2020-01-05 18:04:02 | 映画(洋画:2019年以降主演男性)
映画「家族を想うとき」を映画館で観てきました。


じつにやるせない映画だ。
「わたしは、ダニエル・ブレイク」ケン・ローチ監督の新作である。宅配業や介護に従事する人の労務環境が悪いのは日本同様英国でも同じようだ。一生懸命に働く父母のことを思えば、少しはまともに生活しようとするのが普通であろうが、息子はぐれるし、娘はさみしがる。子供の面倒を見たくても忙しくて時間がないという八方塞がりの姿を描く。

作品情報にあるケンローチの新自由主義に対する批判はずいぶんと稚拙という印象を持った。でも、映画の作り方はうまい。主人公をはじめとした出演者に圧倒的な試練を与える。行き場のない状態に落とし込む脚本の設定が残酷である。それ自体は現実性をもっている。それだけにやるせない気分になる。

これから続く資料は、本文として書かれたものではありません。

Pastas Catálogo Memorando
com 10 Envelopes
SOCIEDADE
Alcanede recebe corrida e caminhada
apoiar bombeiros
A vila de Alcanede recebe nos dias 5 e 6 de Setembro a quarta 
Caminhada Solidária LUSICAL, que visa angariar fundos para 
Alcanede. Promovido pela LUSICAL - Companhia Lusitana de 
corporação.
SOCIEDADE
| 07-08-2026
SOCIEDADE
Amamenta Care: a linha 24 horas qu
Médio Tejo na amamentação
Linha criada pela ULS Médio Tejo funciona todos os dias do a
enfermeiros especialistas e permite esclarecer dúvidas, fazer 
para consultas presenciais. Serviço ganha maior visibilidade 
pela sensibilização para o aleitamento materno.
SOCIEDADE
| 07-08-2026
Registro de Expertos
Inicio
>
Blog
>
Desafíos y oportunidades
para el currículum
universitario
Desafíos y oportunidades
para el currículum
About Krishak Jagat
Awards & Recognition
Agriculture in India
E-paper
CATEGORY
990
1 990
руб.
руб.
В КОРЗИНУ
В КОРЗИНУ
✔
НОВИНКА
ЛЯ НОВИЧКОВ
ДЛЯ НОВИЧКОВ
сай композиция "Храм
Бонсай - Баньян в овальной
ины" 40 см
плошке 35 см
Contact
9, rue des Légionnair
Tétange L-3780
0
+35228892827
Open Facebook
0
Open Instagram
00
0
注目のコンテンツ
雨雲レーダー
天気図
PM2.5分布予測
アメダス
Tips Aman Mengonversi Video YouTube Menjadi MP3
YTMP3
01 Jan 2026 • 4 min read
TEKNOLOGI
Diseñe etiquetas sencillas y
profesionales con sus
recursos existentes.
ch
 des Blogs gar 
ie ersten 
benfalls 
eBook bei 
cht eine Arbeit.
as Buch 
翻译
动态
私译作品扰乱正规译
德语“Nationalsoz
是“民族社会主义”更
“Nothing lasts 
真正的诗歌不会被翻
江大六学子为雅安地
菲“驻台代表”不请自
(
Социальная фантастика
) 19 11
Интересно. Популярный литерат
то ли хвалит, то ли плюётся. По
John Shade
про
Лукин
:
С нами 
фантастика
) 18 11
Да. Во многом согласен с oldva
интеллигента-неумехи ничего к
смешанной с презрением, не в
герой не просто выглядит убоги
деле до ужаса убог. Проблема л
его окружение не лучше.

英国ニューカッスルに暮らすリッキー・ターナー(クリス・ヒッチェン)は、マイホーム購入の夢をかなえるために、フランチャイズの宅配ドライバーとして独立を決意する。妻アビー(デビー・ハニーウッド)の車を売り、仕事用の大型車をローンで手に入れ、「ノルマあり」「保証なし」「ペナルティあり」という理不尽で過酷な労働条件の下、家族のために働き続ける。

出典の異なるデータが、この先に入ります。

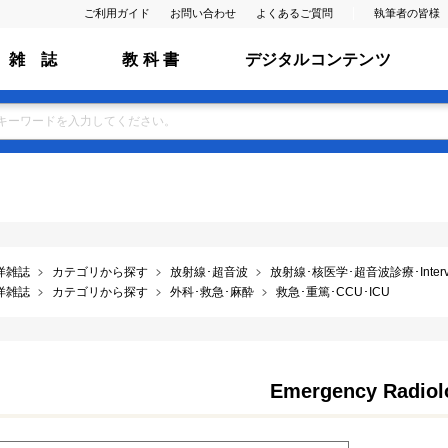
ご利用ガイド
お問い合わせ
よくあるご質問
執筆者の皆様
雑 誌
教 科 書
デジタルコンテンツ
洋雑誌
カテゴリから探す
放射線･超音波
放射線･核医学･超音波診療･Intervent
洋雑誌
カテゴリから探す
外科･救急･麻酔
救急･重篤･CCU･ICU
Emergency Radiol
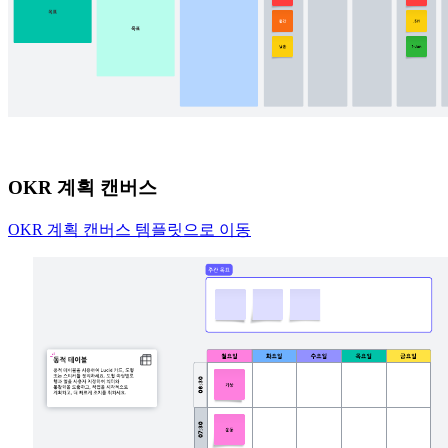
OKR 계획 캔버스
OKR 계획 캔버스 템플릿으로 이동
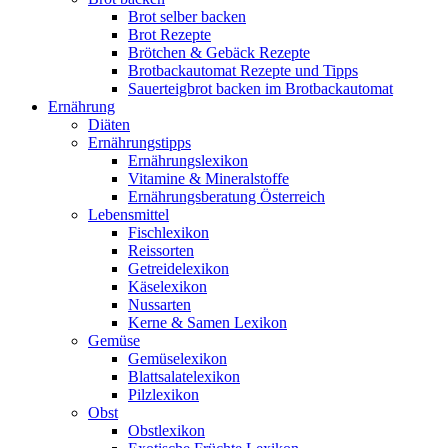
Brot selber backen
Brot Rezepte
Brötchen & Gebäck Rezepte
Brotbackautomat Rezepte und Tipps
Sauerteigbrot backen im Brotbackautomat
Ernährung
Diäten
Ernährungstipps
Ernährungslexikon
Vitamine & Mineralstoffe
Ernährungsberatung Österreich
Lebensmittel
Fischlexikon
Reissorten
Getreidelexikon
Käselexikon
Nussarten
Kerne & Samen Lexikon
Gemüse
Gemüselexikon
Blattsalatelexikon
Pilzlexikon
Obst
Obstlexikon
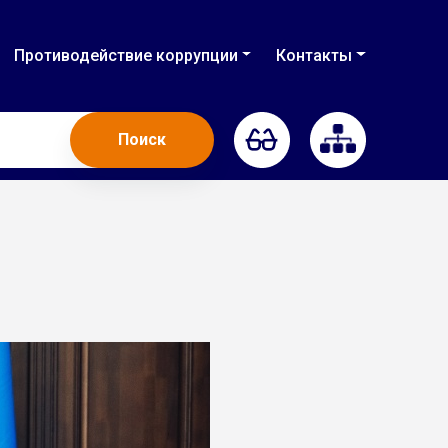
Противодействие коррупции
Контакты
Поиск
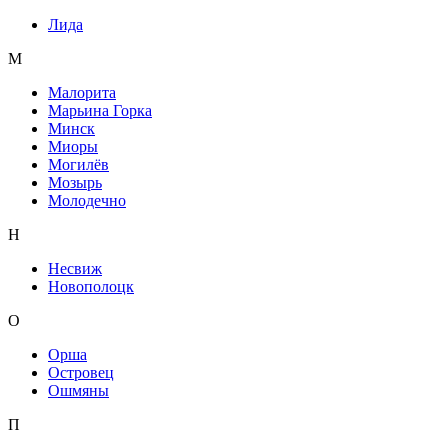
Лида
М
Малорита
Марьина Горка
Минск
Миоры
Могилёв
Мозырь
Молодечно
Н
Несвиж
Новополоцк
О
Орша
Островец
Ошмяны
П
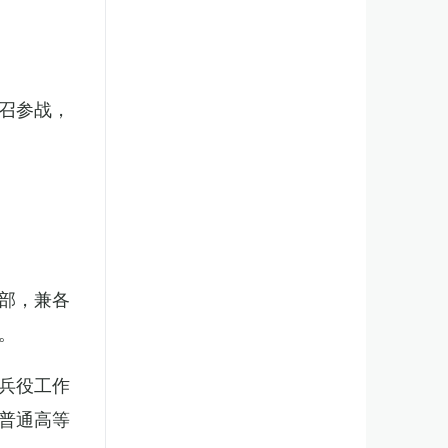
召参战，
部，兼各
。
兵役工作
普通高等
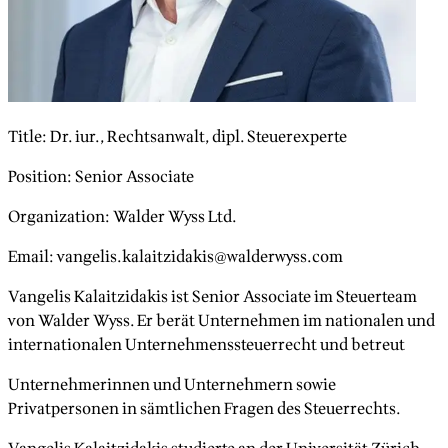
Title
:
Dr. iur., Rechtsanwalt, dipl. Steuerexperte
Position
:
Senior Associate
Organization
:
Walder Wyss Ltd.
Email
:
vangelis.kalaitzidakis@walderwyss.com
Vangelis Kalaitzidakis ist Senior Associate im Steuerteam
von Walder Wyss. Er berät Unternehmen im nationalen und
internationalen Unternehmenssteuerrecht und betreut
Unternehmerinnen und Unternehmern sowie
Privatpersonen in sämtlichen Fragen des Steuerrechts.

母のアビーはパートタイムの介護福祉士として、時間外まで1日14時間週6日、働いている。遠く離れたお年寄りの家へも通うアビーには車が必要だったが介護先へバスで通うことになった。アビーは、長い移動時間のせいでますます家にいる時間がなくなっていく。16歳の息子セブと12歳の娘のライザ・ジェーンとのコミュニケーションも、留守番電話のメッセージで一方的に語りかけるばかり。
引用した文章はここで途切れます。